Después de algunas horas de llamadas y algún que otro café, decidieron cooperar con el pedido de Moreno. En definitiva, al promediar la tarde ya habían decidido permanecer fuera del mercado al menos durante las próximas 72 horas. De esa forma, piensan, bajarán sensiblemente el número de operaciones y para muchos, la fuerte volatilidad de los valores que manejan los corredores más chicos que son los que hacían negocios ayer terminará poniendo freno en aquellos que buscan dolarizarse en el mercado paralelo. De todas maneras existe una curiosidad: si bien ayer los negocios se hicieron en una brecha que va de $ 5,70 a $ 5,80 o incluso más arriba, el precio oficial que marcó el cierre del mercado paralelo, y que colocan en forma colegiada las principales mesas de dinero (ayer ausentes) fue de $ 5,50 para la compra y $ 5,55 para la venta. No importa que no se hayan realizado negocios a esos precios. La decisión, como se dijo, se tomó ayer. ¿Cuánto puede bajar el dólar? Algunos no tardan en lanzar sus especulaciones... fundadas.
Dicen: si seguimos afuera, entonces lo más probable es que el precio caiga lo suficiente para que podamos volver a entrar con el aval de Moreno.
El apéndice explicativo a esta declaración es el siguiente: los brokers más grandes no ganan con el precio sino con la brecha. A ellos les da lo mismo que el dólar cotice a $ 5,90-$ 5,95, que a $ 5,50-$ 5,55.
Eso sí, la preocupación de los que hacen el mercado paralelo está. La referencia obligada es el Boden 2012, que ayer cerró a $ 610 de cotización cada u$s 100 de valor nominal. Esto implica que un inversor que espera un pago en agosto próximo equivalente a u$s 100, pagó ayer $ 610, es decir, $ 6,10 por cada dólar.
En la práctica implica una brecha que supera el 10%, lo que pone el interrogante sobre cuánto tiempo resistirá el dólar blue en niveles bajos. La misma especulación lleva a pensar que es probable que en los próximos días la Anses trate de compensar esa brecha vendiendo Boden 2012 para bajarle el precio al bono que la brecha se sostenga.
En el mapa que dibuja el dólar, hay un dólar oficial y otro que es paralelo y, desde ayer, vigilado.

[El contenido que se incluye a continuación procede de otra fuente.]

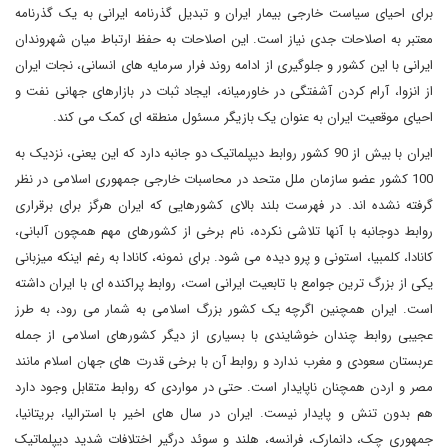
برای احیای سیاست خارجی بیمار ایران و تبدیل گذرنامه ایرانی به یک گذرنامه
معتبر به اصلاحات جدی نیاز است. این اصلاحات به حفظ ارتباط میان شهروندان
ایرانی با این کشور و جلوگیری از ادامه روند فرار سرمایه های انسانی، نجات ایران
از انزوا، آرام کردن آشفتگی در خاورمیانه، ایجاد ثبات در بازارهای جهانی نفت و
احیای موقعیت ایران به عنوان یک بازیگر مسئول منطقه ای کمک می کند.
ایران با بیش از 90 کشور روابط دیپلماتیک دو جانبه دارد که این یعنی، نزدیک به
100 کشور عضو سازمان ملل متحد در محاسبات خارجی جمهوری اسلامی در نظر
گرفته نشده اند. در فهرست بلند بالای کشورهایی که ایران هرگز برای برقراری
روابط دوجانبه با آنها تلاشی نکرده، نام برخی از کشورهای مهم همچون آلبانی،
کانادا، کلمبیا، استونی و پرو دیده می شود. برای نمونه، کانادا به رغم اینکه میزبانی
یکی از بزرگ ترین جوامع با تابعیت ایرانی است، روابط پراکنده ای با ایران داشته
است. ایران همچنین اگرچه یک کشور بزرگ اسلامی به شمار می رود، به طرز
عجیبی روابط چندان خوشایندی با بسیاری از دیگر کشورهای اسلامی از جمله
عربستان سعودی و مغرب ندارد و روابط آن با برخی قدرت های جهان اسلام مانند
مصر و اردن همچنان ناپایدار است. حتی در مواردی که روابط متقابل وجود دارد
هم بدون تنش و پایدار نیست. ایران در سال های اخیر با استرالیا، بریتانیا،
جمهوری چک، دانمارک، فرانسه، هلند و سوئد درگیر اختلافات شدید دیپلماتیک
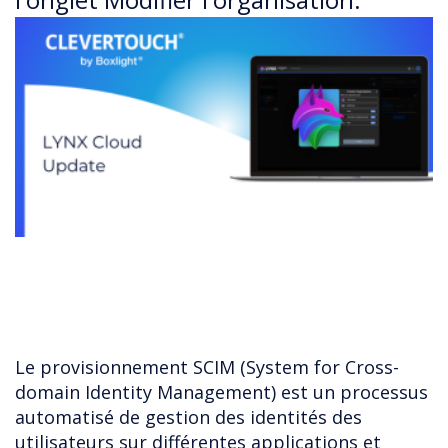
Le provisionnement SCIM (System for Cross-
domain Identity Management) est un processus
automatisé de gestion des identités des
utilisateurs sur différentes applications et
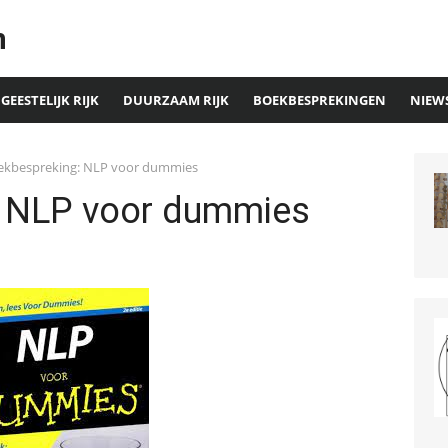
n
GEESTELIJK RIJK
DUURZAAM RIJK
BOEKBESPREKINGEN
NIEW
ekbespreking: NLP voor dummies
: NLP voor dummies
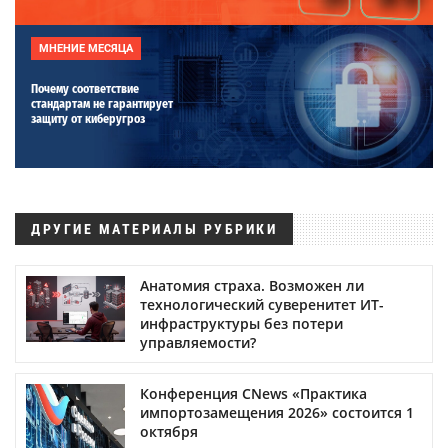
МНЕНИЕ МЕСЯЦА
Почему соответствие
стандартам не гарантирует
защиту от киберугроз
ДРУГИЕ МАТЕРИАЛЫ РУБРИКИ
Анатомия страха. Возможен ли
технологический суверенитет ИТ-
инфраструктуры без потери
управляемости?
Конференция CNews «Практика
импортозамещения 2026» состоится 1
октября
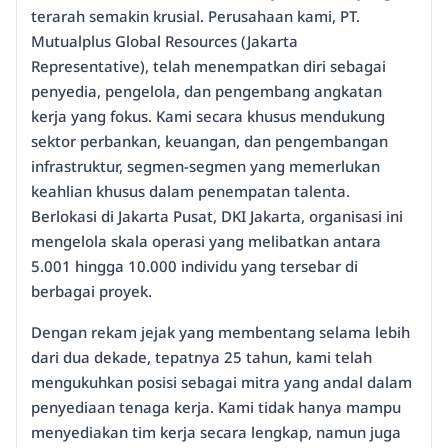
terarah semakin krusial. Perusahaan kami, PT.
Mutualplus Global Resources (Jakarta
Representative), telah menempatkan diri sebagai
penyedia, pengelola, dan pengembang angkatan
kerja yang fokus. Kami secara khusus mendukung
sektor perbankan, keuangan, dan pengembangan
infrastruktur, segmen-segmen yang memerlukan
keahlian khusus dalam penempatan talenta.
Berlokasi di Jakarta Pusat, DKI Jakarta, organisasi ini
mengelola skala operasi yang melibatkan antara
5.001 hingga 10.000 individu yang tersebar di
berbagai proyek.
Dengan rekam jejak yang membentang selama lebih
dari dua dekade, tepatnya 25 tahun, kami telah
mengukuhkan posisi sebagai mitra yang andal dalam
penyediaan tenaga kerja. Kami tidak hanya mampu
menyediakan tim kerja secara lengkap, namun juga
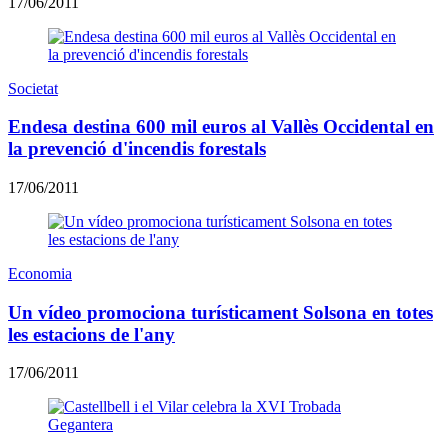
17/06/2011
Societat
Endesa destina 600 mil euros al Vallès Occidental en
la prevenció d'incendis forestals
17/06/2011
Economia
Un vídeo promociona turísticament Solsona en totes
les estacions de l'any
17/06/2011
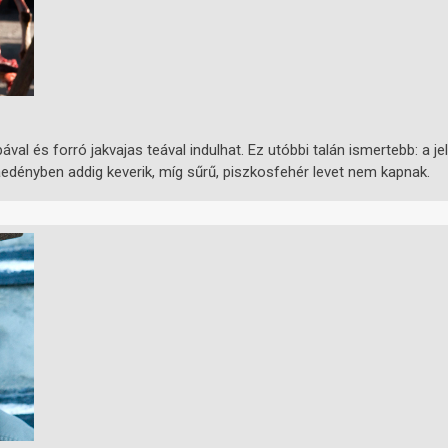
ával és forró jakvajas teával indulhat. Ez utóbbi talán ismertebb: a je
aedényben addig keverik, míg sűrű, piszkosfehér levet nem kapnak.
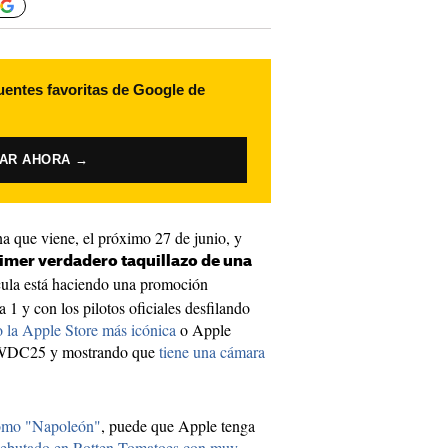
uentes favoritas de Google de
VAR AHORA →
na que viene, el próximo 27 de junio, y
rimer verdadero taquillazo de una
ícula está haciendo una promoción
 1 y con los pilotos oficiales desfilando
o la Apple Store más icónica
o Apple
 WWDC25 y mostrando que
tiene una cámara
 como "Napoleón"
, puede que Apple tenga
ebutado en Rotten Tomatoes con muy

Hay otro más, que nació para quedarse y que gravita en forma satelital, donde los valores que se pactan van más allá de la referencia. Por supuesto, además de la referencia de los bonos, existe una cotización extra, que usan mayormente las empresas, que imposibilitadas de comprar dólares para girar sus utilidades al exterior, prefieren pagar $ 6,30 el dólar y enviarlo a sus casas matrices mediante operaciones bursátiles de compra y venta de títulos.
Para los entendidos, de esa forma se exporta mercado, porque si se compran títulos en el mercado local y se venden en el exterior, esos valores quedan de aquél lado, son títulos que de alguna forma sólo pueden volver a entrar si alguien quiere vender sus dólares en EE.UU., compra títulos argentinos y los vende aquí, en el mercado local. Recibe pesos a cambio.